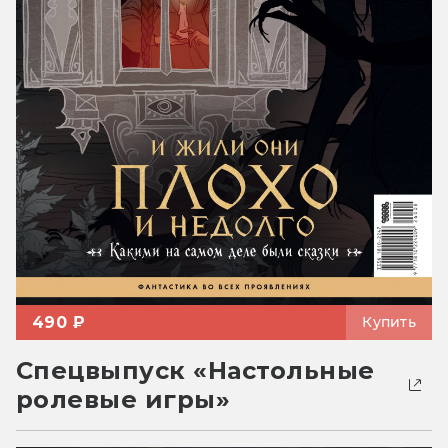
490 ₽
Купить
Спецвыпуск «Настольные
ролевые игры»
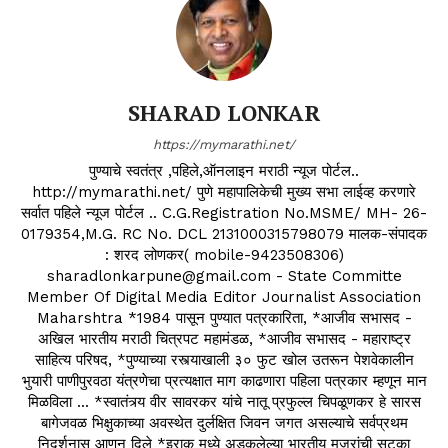
SHARAD LONKAR
https://mymarathi.net/
पुण्याचे स्वतंत्र ,पहिले,ऑनलाइन मराठी न्यूज पोर्टल..
http://mymarathi.net/ पुणे महापालिकेची मुख्य सभा लाईव्ह करणारे
सर्वात पहिले न्यूज पोर्टल .. C.G.Registration No.MSME/ MH- 26-
0179354,M.G. RC No. DCL 2131000315798079 मालक-संपादक
: शरद लोणकर( mobile-9423508306)
sharadlonkarpune@gmail.com - State Committe
Member Of Digital Media Editor Journalist Association
Maharshtra *1984 पासून पुण्यात पत्रकारिता, *आजीव सभासद -
अखिल भारतीय मराठी चित्रपट महामंडळ, *आजीव सभासद - महाराष्ट्र
साहित्य परिषद, *पुण्याच्या रस्त्याखाली ३० फुट खोल उतरून पेशवेकालीन
भुयारी पाणीपुरवठा यंत्रणेचा प्रत्यक्षात माग काढणारा पहिला पत्रकार म्हणून मान
मिळविला ... *स्वातंत्र्य वीर सावरकर यांचे नातू प्रफुल्ल चिपळूणकर हे सारस
बागेजवळ भिक्षुकाच्या अवस्थेत दुर्लक्षित जिवन जगत असल्याचे सर्वप्रथम
निदर्शनास आणून दिले *इराक मध्ये अडकलेल्या भारतीय मजुरांची सुटका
========================================================================
• _Work required_:
Word for word, restate all of the entries above and leave each picture out.

• _Written solution_:
490 ₽
Купить
Спецвыпуск «Настольные
ролевые игры»
SHARAD LONKAR
https://mymarathi.net/
पुण्याचे स्वतंत्र ,पहिले,ऑनलाइन मराठी न्यूज पोर्टल..
http://mymarathi.net/ पुणे महापालिकेची मुख्य सभा लाईव्ह करणारे
सर्वात पहिले न्यूज पोर्टल .. C.G.Registration No.MSME/ MH- 26-
0179354,M.G. RC No. DCL 2131000315798079 मालक-संपादक
: शरद लोणकर( mobile-9423508306)
sharadlonkarpune@gmail.com - State Committe
Member Of Digital Media Editor Journalist Association
Maharshtra *1984 पासून पुण्यात पत्रकारिता, *आजीव सभासद -
अखिल भारतीय मराठी चित्रपट महामंडळ, *आजीव सभासद - महाराष्ट्र
साहित्य परिषद, *पुण्याच्या रस्त्याखाली ३० फुट खोल उतरून पेशवेकालीन
भुयारी पाणीपुरवठा यंत्रणेचा प्रत्यक्षात माग काढणारा पहिला पत्रकार म्हणून मान
मिळविला ... *स्वातंत्र्य वीर सावरकर यांचे नातू प्रफुल्ल चिपळूणकर हे सारस
बागेजवळ भिक्षुकाच्या अवस्थेत दुर्लक्षित जिवन जगत असल्याचे सर्वप्रथम
निदर्शनास आणून दिले *इराक मध्ये अडकलेल्या भारतीय मजुरांची सुटका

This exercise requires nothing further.